It’s a slightly overcast day, and Fred Openshaw tills the soil, while Fred Openshaw plants the seeds. On the other side of the orchard, Fred Openshaw prunes the branches while Fred Openshaw observes the trade that he may one day continue.
Since the early 1900’s, Fred Openshaw Farms in Santaquin has been providing the community with fresh produce from its orchards, and as the intro suggests, has been a family tradition spanning four (and going on five) generations of Freds.
According to Fred 3, the farm has quite a history that began (in their family at least) with an act of service.
“It started when my great grandfather Eli Openshaw who was born and raised in Spring Lake, moved to Santaquin to be the town’s physician,” Fred 3 explained. “He bought a piece of land at the mouth of Santaquin Canyon land to plant trees on, and when he had patients who couldn’t pay off their medical debt, he’d have them work on the orchard to help with that.”
A neighbor recorded what it was like to be a recipient of this kind act to assist with medical debt, when Eli organized a group of community members to pay off debt by helping another in need. The following account was shared on the Fred Openshaw Farms’ Facebook account:
“My grandfather lost his farm in the Great Depression and had trouble providing for his young family,” the individual stated. “Finally, he was able to buy a small city lot. He moved his family into a tent on that lot and proceeded to plant a garden and orchard and made plans to construct a basement house. As the end of summer approached, he was worried about what his wife and children would do when cold weather came.

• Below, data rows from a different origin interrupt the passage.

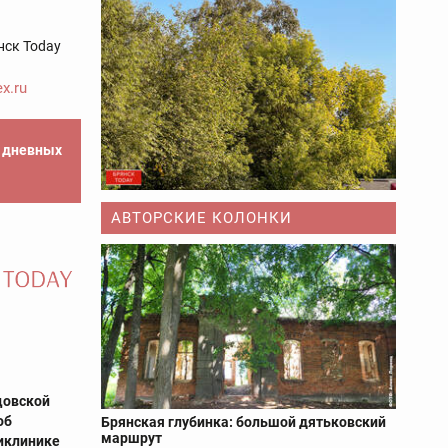
нск Today
x.ru
е дневных
АВТОРСКИЕ КОЛОНКИ
цовской
об
Брянская глубинка: большой дятьковский
маршрут
иклинике‍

One day, Dr. Openshaw approached him and said, ‘Thomas, just about everybody in this town owes me money. When you get ready to dig your basement and pour the cement, let me know and I will make sure you have the help you need.’ On the appointed day, a large number of men came to work off their debts to Dr. Openshaw, completing the work in a very short time. So, thanks to Dr. Openshaw, my grandfather had a snug winter home for his family.”
While the orchard was very much a community endeavor, Eli made sure to pass on the trade to his son Alfred “Fred” Openshaw the first, who took over the farm in the 1950’s and 1960’s. Fred 1added hogs and chickens to the farm, selling eggs and poultry to Utah Poultry, which is now IFA Country Stores.

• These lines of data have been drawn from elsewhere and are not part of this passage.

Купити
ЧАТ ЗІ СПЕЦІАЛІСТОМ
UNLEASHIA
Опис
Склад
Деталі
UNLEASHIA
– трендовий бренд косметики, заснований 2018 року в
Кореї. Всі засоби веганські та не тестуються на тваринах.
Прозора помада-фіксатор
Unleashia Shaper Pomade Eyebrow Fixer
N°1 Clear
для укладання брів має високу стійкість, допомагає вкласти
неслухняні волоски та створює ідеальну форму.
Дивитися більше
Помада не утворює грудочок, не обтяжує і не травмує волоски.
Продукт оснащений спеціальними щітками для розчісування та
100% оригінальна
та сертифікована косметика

In the 1980’s Fred 2 took over the farm and began growing tart cherries, peaches, gala and red apples, but much like the originator of the farm, farming wasn’t his main job. Fred 2 was a superintendent at a nearby school district, while also serving on the National Guard.
Even with his busy schedule, Fred 2 managed to not only be a great farmer, but get to know his fruit by taste. In fact, according to the farm’s website, Fred 2 was known for picking the apples his customers asked for.
“He knew his trees so well that all the customer would need to do was tell him they wanted an apple with a certain taste and he could help the customer get just the right apple,” the website said.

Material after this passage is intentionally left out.